Motif distribution, dynamical properties, and computational performance of two data-based cortical microcircuit templates

S. Haeusler, K. Schuch, and W. Maass

Abstract:

The neocortex is a continuous sheet composed of rather stereotypical local microcircuits that consist of neurons on several laminae with characteristic synaptic connectivity patterns. An understanding of the structure and computational function of these cortical microcircuits may hold the key for understanding the enormous computational power of the neocortex. Two templates for the structure of laminar cortical microcircuits have recently been published by Thomson et al. and Binzegger et al., both resulting from long-lasting experimental studies (but based on different methods). We analyze and compare in this article the structure of these two microcircuit templates. In particular, we examine the distribution of network motifs, i.e. of subcircuits consisting of a small number of neurons. The distribution of these building blocks has recently emerged as a method for characterizing similarities and differences among complex networks. We show that the two microcircuit templates have quite different distributions of network motifs, although they both have a characteristic small-world property. In order to understand the dynamical and computational properties of these two microcircuit templates, we have generated computer models of them, consisting of Hodgkin-Huxley point neurons with conductance based synapses that have a biologically realistic short-term plasticity. The performance of these two cortical microcircuit models was studied for seven generic computational tasks that require accumulation and merging of information contained in two afferent spike inputs.

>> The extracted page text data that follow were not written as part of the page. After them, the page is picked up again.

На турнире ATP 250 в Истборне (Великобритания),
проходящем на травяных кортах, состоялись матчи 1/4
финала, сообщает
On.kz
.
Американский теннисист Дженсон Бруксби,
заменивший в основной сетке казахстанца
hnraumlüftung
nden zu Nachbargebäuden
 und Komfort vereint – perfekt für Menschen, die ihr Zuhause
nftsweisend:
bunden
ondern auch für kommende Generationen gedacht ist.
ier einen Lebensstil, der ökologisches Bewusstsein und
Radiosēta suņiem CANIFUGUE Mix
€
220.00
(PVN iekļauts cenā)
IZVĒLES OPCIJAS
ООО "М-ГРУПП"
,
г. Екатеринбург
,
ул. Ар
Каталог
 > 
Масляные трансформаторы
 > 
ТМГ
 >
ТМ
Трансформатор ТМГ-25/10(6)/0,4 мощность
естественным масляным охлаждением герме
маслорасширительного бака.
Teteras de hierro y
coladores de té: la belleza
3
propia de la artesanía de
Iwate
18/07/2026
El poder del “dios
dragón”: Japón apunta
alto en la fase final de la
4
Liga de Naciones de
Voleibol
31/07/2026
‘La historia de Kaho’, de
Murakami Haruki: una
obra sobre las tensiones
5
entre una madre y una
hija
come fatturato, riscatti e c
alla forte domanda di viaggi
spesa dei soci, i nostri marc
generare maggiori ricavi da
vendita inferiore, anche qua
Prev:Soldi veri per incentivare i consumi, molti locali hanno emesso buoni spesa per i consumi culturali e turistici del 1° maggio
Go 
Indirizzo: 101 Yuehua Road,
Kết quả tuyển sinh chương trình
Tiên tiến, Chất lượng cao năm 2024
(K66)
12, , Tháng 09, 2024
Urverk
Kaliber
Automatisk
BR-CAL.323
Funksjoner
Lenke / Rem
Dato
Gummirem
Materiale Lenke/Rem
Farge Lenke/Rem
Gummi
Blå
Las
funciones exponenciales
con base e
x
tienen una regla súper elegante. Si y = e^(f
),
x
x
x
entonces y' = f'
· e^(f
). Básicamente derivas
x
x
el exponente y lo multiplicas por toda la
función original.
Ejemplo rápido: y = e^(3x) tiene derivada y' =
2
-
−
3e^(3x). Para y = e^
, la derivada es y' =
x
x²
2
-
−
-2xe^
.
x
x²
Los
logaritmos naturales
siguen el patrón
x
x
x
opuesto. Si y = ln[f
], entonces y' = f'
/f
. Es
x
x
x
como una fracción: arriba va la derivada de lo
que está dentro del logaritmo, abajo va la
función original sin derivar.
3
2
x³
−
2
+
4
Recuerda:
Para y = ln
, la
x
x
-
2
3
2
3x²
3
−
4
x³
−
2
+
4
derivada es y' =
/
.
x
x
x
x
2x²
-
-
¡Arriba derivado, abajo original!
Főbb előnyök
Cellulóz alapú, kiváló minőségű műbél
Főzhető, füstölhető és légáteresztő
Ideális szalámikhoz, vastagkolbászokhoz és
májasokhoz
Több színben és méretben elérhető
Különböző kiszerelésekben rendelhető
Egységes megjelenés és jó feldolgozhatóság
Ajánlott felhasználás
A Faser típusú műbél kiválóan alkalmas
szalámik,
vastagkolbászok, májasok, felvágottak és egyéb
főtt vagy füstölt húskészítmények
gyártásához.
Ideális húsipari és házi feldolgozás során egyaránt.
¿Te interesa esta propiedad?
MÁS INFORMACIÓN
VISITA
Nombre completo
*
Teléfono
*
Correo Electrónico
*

Although the two models exhibit a different performance for some of these tasks, their average computational performance is very similar. When we changed the connectivity structure of these two microcircuit models in order to see which aspects of it are essential for computational performance, we found that the distribution of degrees of nodes is a common key factor for their computational performance. We also show that their computational performance is correlated with specific statistical properties of the circuit dynamics that is induced by a particular distribution of degrees of nodes.



Reference: S. Haeusler, K. Schuch, and W. Maass. Motif distribution, dynamical properties, and computational performance of two data-based cortical microcircuit templates. J. of Physiology (Paris), 103(1-2):73-87, 2009.